=== Task details ===
The line containing "und Schlössern, älteren Sanitärarmaturen" marks the end; write out exactly every line from the start of the data up to and including it, without the pictures.

--- Records for this exercise Enclosed Below ---

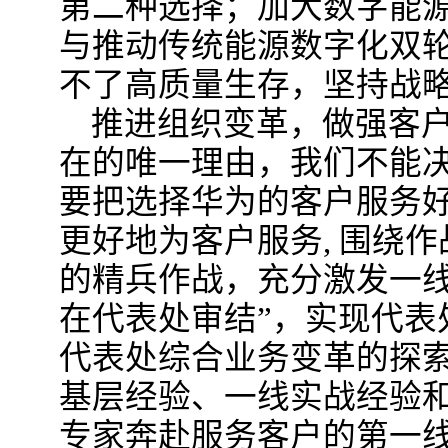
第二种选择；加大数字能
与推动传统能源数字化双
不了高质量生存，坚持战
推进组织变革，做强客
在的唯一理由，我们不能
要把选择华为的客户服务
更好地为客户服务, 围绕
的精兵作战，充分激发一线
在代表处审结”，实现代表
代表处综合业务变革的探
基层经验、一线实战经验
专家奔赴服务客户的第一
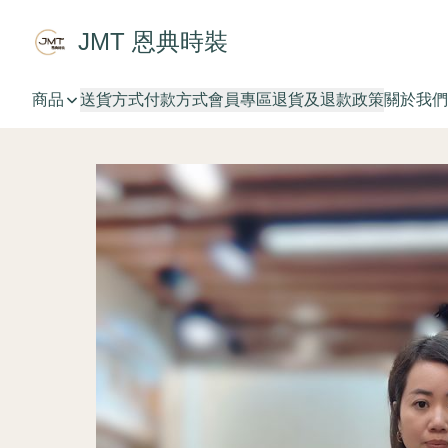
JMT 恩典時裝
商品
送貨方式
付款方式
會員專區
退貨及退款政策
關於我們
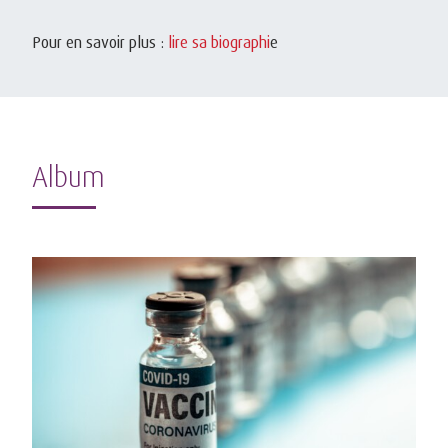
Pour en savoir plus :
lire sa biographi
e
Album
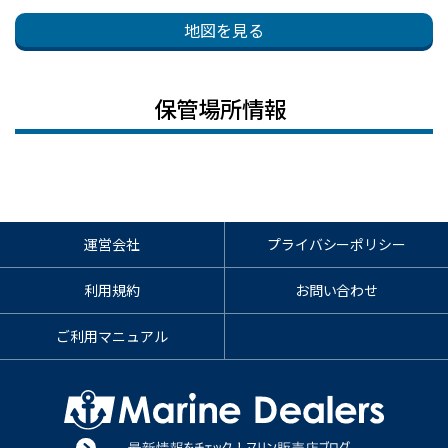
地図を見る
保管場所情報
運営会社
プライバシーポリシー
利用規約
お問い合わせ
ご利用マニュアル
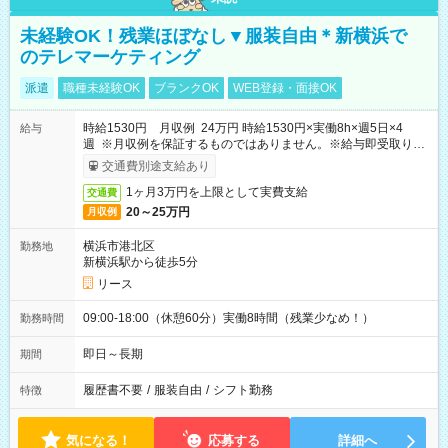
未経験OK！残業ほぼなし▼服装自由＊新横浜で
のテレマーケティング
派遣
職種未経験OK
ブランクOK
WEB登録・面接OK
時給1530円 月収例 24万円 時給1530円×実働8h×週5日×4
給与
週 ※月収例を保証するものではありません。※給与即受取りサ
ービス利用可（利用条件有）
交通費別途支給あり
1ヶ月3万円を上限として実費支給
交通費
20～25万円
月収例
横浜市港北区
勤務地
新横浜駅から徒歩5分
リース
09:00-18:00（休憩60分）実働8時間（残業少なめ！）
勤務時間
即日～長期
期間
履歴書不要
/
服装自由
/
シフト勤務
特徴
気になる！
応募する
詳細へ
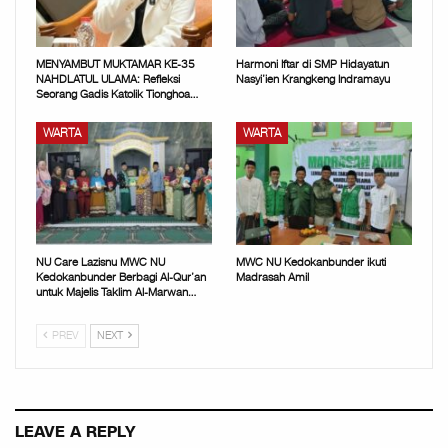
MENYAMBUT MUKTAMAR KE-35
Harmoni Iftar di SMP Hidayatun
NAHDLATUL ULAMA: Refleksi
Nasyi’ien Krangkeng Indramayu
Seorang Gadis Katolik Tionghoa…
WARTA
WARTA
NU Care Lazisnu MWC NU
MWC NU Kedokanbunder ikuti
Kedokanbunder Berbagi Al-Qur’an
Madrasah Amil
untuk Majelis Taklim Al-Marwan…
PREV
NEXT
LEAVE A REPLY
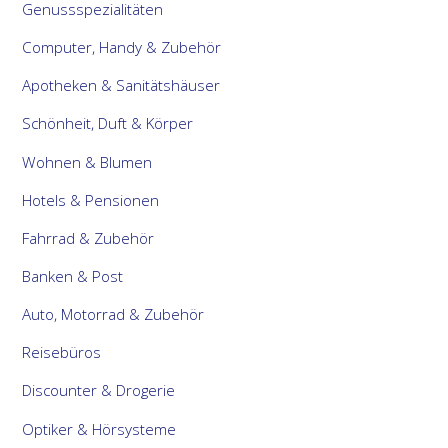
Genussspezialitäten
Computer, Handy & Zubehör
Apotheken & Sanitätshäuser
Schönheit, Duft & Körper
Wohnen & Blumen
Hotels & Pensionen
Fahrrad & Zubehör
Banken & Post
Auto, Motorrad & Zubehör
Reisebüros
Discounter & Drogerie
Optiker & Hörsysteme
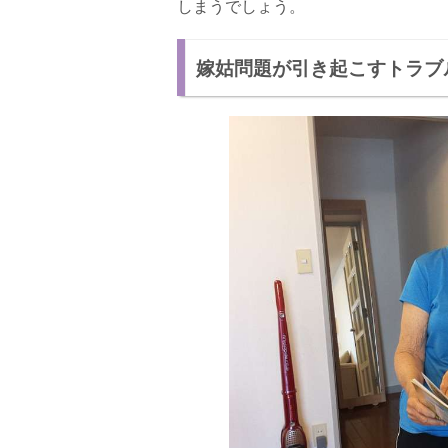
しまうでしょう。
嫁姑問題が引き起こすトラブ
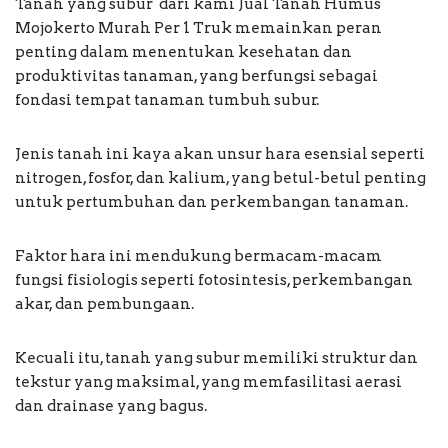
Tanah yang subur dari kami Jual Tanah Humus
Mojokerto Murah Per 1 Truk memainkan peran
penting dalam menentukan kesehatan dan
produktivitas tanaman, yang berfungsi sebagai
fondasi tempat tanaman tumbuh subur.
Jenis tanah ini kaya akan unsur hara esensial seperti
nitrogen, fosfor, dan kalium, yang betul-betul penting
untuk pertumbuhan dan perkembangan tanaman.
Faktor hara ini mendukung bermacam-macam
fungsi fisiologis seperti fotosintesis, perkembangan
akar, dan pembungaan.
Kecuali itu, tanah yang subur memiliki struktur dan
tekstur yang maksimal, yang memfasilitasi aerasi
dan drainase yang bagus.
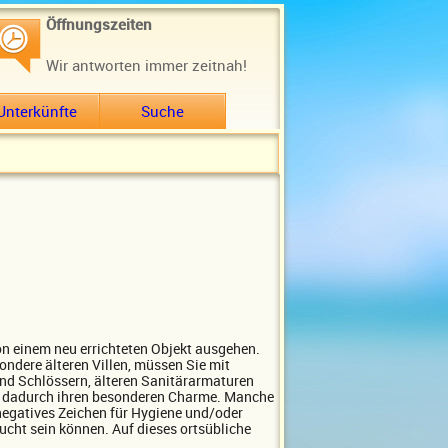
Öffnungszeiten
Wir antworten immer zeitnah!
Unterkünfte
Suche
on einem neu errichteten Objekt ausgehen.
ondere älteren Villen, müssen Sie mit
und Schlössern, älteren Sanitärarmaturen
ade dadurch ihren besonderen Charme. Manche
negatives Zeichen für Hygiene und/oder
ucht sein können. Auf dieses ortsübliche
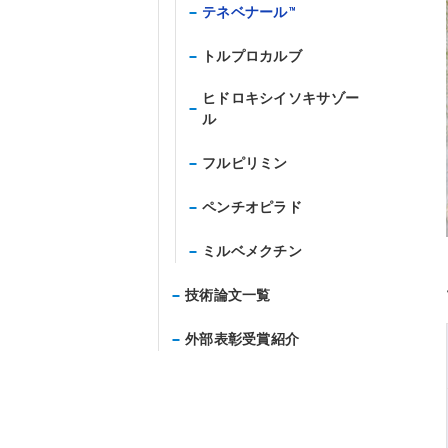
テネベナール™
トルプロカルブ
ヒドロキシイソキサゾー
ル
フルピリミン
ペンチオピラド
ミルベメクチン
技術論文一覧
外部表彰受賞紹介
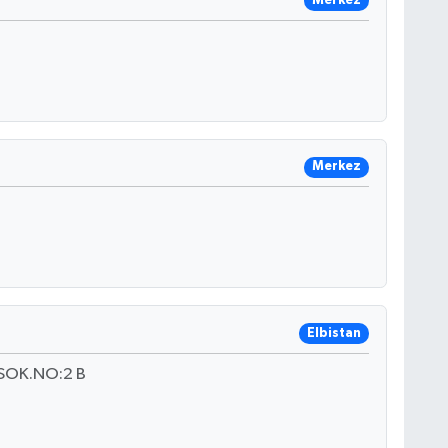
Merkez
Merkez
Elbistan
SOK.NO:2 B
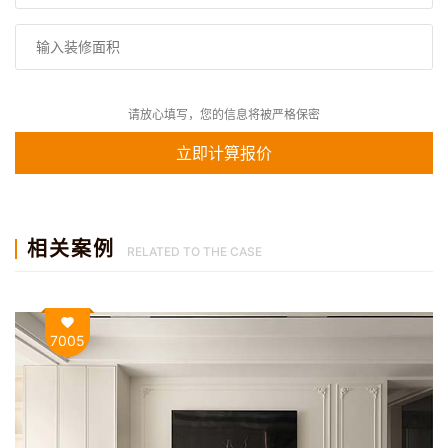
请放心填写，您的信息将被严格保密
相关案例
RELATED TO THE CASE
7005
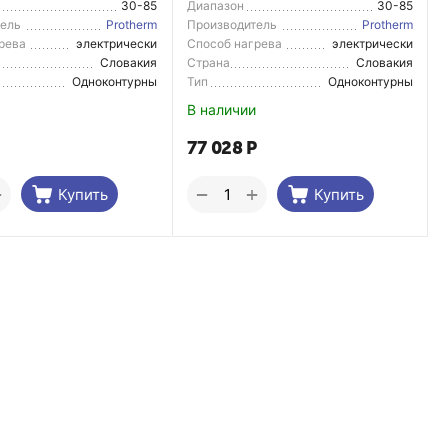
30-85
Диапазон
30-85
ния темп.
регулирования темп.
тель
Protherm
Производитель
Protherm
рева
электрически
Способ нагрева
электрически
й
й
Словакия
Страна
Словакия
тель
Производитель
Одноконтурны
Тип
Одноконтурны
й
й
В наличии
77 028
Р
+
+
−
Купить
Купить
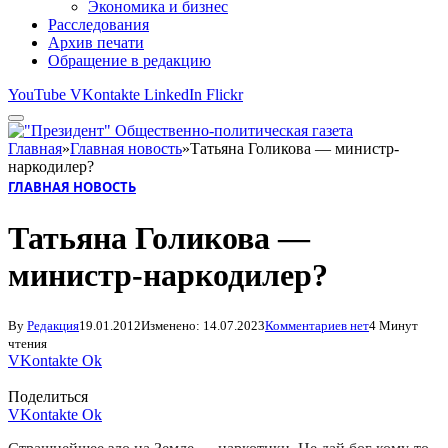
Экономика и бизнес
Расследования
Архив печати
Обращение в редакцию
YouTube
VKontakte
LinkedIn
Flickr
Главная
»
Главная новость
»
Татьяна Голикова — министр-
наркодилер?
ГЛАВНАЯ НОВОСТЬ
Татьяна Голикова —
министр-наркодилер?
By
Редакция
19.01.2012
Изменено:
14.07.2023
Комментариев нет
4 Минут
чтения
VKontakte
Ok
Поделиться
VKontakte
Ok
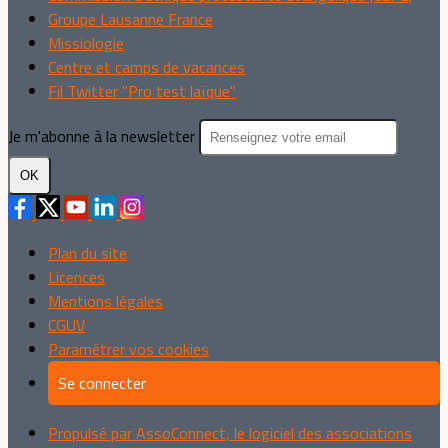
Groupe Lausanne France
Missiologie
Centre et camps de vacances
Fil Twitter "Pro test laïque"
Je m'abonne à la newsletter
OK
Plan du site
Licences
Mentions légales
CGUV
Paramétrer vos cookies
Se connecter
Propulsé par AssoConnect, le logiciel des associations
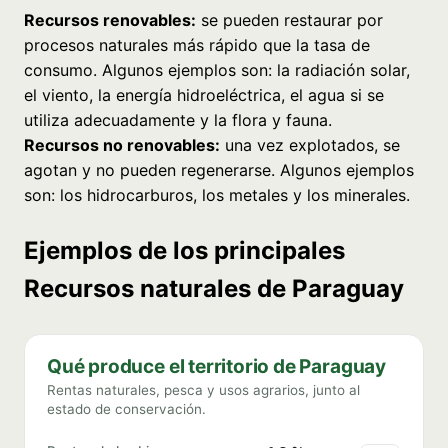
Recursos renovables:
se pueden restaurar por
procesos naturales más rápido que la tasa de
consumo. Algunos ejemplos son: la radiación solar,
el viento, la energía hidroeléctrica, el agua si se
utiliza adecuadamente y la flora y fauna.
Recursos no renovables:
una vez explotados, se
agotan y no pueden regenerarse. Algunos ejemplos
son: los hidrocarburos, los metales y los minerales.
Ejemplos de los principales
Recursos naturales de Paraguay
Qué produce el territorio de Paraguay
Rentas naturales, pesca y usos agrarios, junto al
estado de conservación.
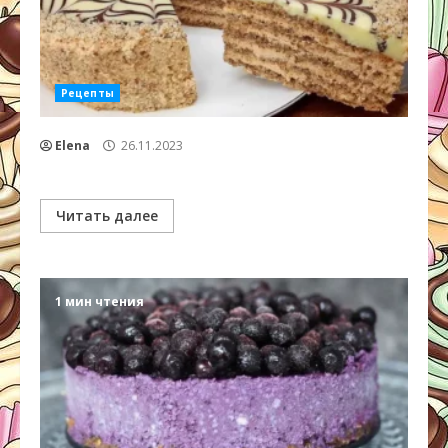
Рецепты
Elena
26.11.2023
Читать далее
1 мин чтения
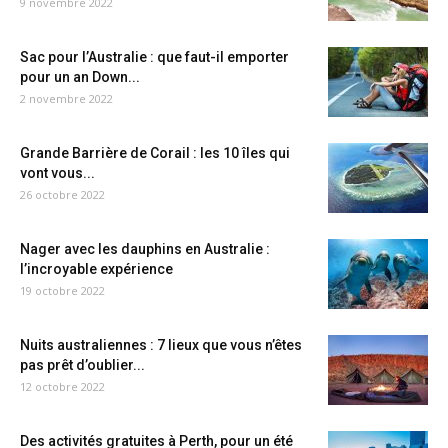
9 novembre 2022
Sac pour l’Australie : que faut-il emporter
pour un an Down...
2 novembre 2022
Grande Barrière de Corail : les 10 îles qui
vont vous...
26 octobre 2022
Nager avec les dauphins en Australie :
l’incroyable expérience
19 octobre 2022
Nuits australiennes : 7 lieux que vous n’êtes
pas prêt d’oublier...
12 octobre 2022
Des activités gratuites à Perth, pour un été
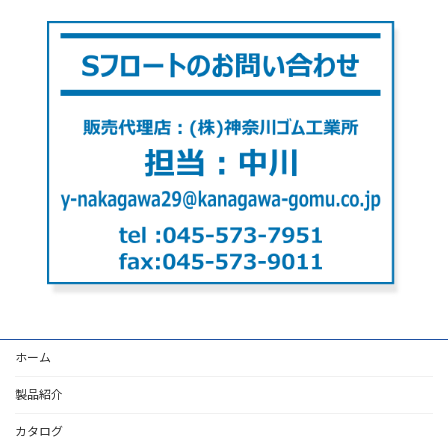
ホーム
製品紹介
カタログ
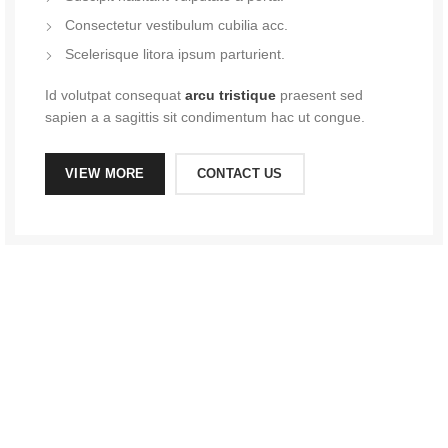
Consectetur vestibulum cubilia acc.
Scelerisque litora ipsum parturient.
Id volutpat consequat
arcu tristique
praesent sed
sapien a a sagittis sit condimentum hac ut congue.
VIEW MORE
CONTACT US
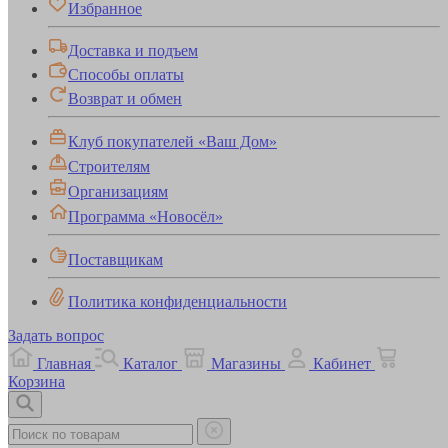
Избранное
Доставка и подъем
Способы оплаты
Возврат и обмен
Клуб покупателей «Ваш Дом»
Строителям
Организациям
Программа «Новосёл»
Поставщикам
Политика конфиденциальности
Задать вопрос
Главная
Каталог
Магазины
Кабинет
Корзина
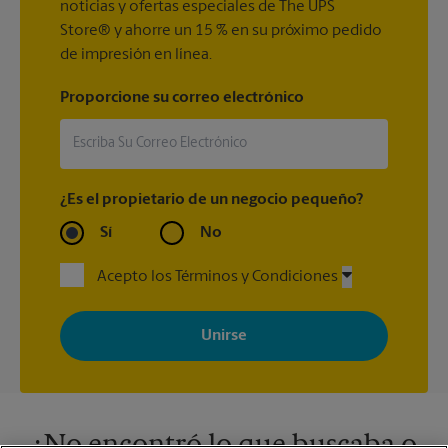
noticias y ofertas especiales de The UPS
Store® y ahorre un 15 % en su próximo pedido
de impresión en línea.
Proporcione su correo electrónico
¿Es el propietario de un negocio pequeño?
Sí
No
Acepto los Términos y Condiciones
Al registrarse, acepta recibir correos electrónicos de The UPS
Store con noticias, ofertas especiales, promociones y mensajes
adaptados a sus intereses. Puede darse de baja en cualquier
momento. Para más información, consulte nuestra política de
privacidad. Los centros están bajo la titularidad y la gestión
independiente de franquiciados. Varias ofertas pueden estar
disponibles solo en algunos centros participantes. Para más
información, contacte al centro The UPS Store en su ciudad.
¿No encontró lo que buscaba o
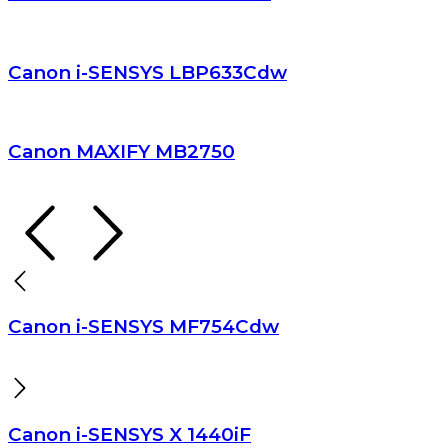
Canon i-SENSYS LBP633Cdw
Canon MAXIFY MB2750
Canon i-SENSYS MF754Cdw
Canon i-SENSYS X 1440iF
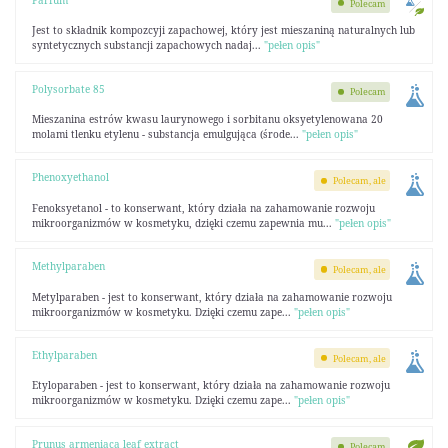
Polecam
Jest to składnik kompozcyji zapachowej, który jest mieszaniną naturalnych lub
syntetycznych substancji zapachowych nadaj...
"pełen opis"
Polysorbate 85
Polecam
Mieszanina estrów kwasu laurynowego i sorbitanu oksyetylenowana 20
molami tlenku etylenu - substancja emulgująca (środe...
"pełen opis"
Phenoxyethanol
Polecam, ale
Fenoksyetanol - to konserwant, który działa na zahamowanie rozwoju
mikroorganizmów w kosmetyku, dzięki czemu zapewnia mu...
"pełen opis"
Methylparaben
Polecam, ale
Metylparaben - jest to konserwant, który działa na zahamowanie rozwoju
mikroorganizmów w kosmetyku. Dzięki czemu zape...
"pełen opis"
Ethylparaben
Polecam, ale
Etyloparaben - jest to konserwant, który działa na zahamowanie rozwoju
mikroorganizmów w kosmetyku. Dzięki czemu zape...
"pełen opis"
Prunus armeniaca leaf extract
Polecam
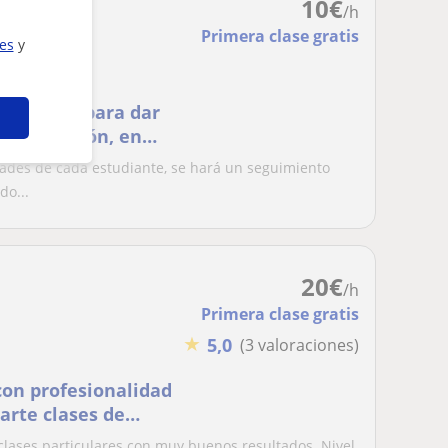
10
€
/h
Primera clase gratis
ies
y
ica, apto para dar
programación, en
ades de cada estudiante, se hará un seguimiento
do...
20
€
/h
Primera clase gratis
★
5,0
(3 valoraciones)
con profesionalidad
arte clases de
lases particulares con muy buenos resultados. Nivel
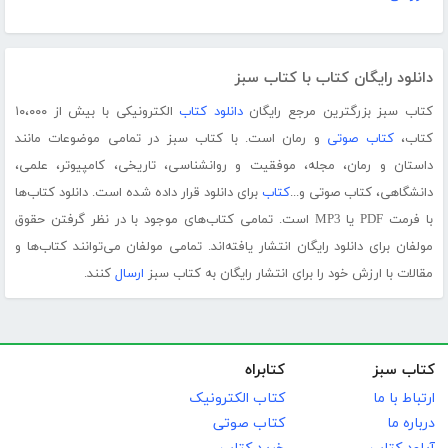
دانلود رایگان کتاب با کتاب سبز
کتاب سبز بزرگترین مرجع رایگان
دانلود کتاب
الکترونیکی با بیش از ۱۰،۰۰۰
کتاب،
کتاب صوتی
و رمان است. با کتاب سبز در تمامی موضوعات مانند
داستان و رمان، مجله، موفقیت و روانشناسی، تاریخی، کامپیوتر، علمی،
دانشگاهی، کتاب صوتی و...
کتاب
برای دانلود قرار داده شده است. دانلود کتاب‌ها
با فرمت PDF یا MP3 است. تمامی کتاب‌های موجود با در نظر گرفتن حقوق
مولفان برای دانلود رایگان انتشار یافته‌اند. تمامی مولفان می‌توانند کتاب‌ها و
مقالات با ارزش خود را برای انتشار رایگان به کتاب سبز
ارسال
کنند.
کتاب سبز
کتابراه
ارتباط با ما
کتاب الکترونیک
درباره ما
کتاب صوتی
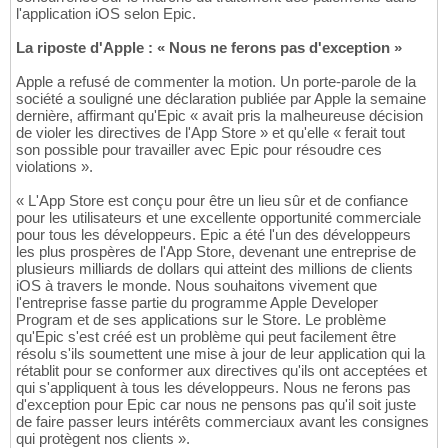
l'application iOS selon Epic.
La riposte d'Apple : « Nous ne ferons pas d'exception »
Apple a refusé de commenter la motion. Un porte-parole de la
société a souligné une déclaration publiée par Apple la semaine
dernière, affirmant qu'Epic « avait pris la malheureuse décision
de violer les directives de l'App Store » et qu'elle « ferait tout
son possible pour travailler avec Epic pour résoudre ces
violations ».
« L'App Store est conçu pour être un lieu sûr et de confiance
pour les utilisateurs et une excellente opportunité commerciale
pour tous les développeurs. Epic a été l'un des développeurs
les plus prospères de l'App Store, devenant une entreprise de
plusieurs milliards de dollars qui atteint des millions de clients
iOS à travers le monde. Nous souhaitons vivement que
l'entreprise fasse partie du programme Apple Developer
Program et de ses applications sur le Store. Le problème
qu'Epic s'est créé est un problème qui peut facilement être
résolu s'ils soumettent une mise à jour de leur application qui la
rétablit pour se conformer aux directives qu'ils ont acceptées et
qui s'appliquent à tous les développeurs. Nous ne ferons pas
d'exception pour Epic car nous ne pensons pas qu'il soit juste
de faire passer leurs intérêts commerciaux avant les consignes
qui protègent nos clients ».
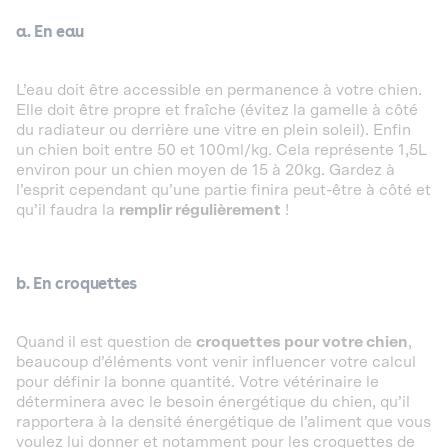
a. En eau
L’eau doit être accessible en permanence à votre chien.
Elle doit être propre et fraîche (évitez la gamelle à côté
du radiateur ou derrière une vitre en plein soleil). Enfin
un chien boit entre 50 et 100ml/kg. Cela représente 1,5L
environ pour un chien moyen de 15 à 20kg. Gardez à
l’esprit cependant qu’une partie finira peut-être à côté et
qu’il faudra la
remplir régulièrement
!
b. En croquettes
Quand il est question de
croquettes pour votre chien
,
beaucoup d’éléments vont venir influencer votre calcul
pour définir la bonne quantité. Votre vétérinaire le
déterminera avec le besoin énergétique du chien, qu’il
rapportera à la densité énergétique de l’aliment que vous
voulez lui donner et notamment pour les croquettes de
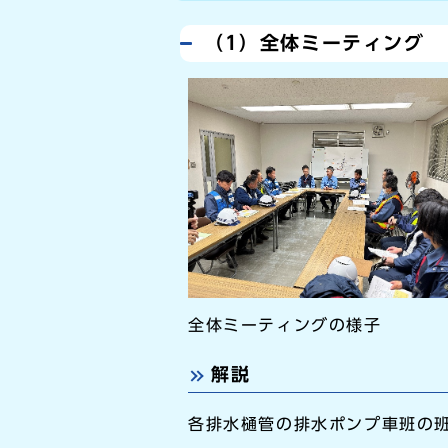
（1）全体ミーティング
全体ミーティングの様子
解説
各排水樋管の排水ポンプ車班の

--- End of Enclosed Records for this exercise ---

=== Output for this exercise ===
第二种选择；加大数字能
与推动传统能源数字化双
不了高质量生存，坚持战
推进组织变革，做强客
在的唯一理由，我们不能
要把选择华为的客户服务
更好地为客户服务, 围绕
的精兵作战，充分激发一线
在代表处审结”，实现代表
代表处综合业务变革的探
基层经验、一线实战经验
专家奔赴服务客户的第一
JMT 恩典時裝
商品
送貨方式
付款方式
會員專區
退貨及退款政策
關於我們
Pour en savoir plus :
lire sa biographi
e
Album
地図を見る
保管場所情報
運営会社
プライバシーポリシー
利用規約
お問い合わせ
ご利用マニュアル
未経験OK！残業ほぼなし▼服装自由＊新横浜で
のテレマーケティング
派遣
職種未経験OK
ブランクOK
WEB登録・面接OK
時給1530円 月収例 24万円 時給1530円×実働8h×週5日×4
給与
週 ※月収例を保証するものではありません。※給与即受取りサ
ービス利用可（利用条件有）
交通費別途支給あり
1ヶ月3万円を上限として実費支給
交通費
20～25万円
月収例
横浜市港北区
勤務地
新横浜駅から徒歩5分
リース
09:00-18:00（休憩60分）実働8時間（残業少なめ！）
勤務時間
即日～長期
期間
履歴書不要
/
服装自由
/
シフト勤務
特徴
気になる！
応募する
詳細へ
MENYAMBUT MUKTAMAR KE-35
Harmoni Iftar di SMP Hidayatun
NAHDLATUL ULAMA: Refleksi
Nasyi’ien Krangkeng Indramayu
Seorang Gadis Katolik Tionghoa…
WARTA
WARTA
NU Care Lazisnu MWC NU
MWC NU Kedokanbunder ikuti
Kedokanbunder Berbagi Al-Qur’an
Madrasah Amil
untuk Majelis Taklim Al-Marwan…
PREV
NEXT
LEAVE A REPLY
Genussspezialitäten
Computer, Handy & Zubehör
Apotheken & Sanitätshäuser
Schönheit, Duft & Körper
Wohnen & Blumen
Hotels & Pensionen
Fahrrad & Zubehör
Banken & Post
Auto, Motorrad & Zubehör
Reisebüros
Discounter & Drogerie
Optiker & Hörsysteme
しまうでしょう。
嫁姑問題が引き起こすトラブ
Tanah yang subur dari kami Jual Tanah Humus
Mojokerto Murah Per 1 Truk memainkan peran
penting dalam menentukan kesehatan dan
produktivitas tanaman, yang berfungsi sebagai
fondasi tempat tanaman tumbuh subur.
Jenis tanah ini kaya akan unsur hara esensial seperti
nitrogen, fosfor, dan kalium, yang betul-betul penting
untuk pertumbuhan dan perkembangan tanaman.
Faktor hara ini mendukung bermacam-macam
fungsi fisiologis seperti fotosintesis, perkembangan
akar, dan pembungaan.
Kecuali itu, tanah yang subur memiliki struktur dan
tekstur yang maksimal, yang memfasilitasi aerasi
dan drainase yang bagus.
Öffnungszeiten
Wir antworten immer zeitnah!
Unterkünfte
Suche
on einem neu errichteten Objekt ausgehen.
ondere älteren Villen, müssen Sie mit
und Schlössern, älteren Sanitärarmaturen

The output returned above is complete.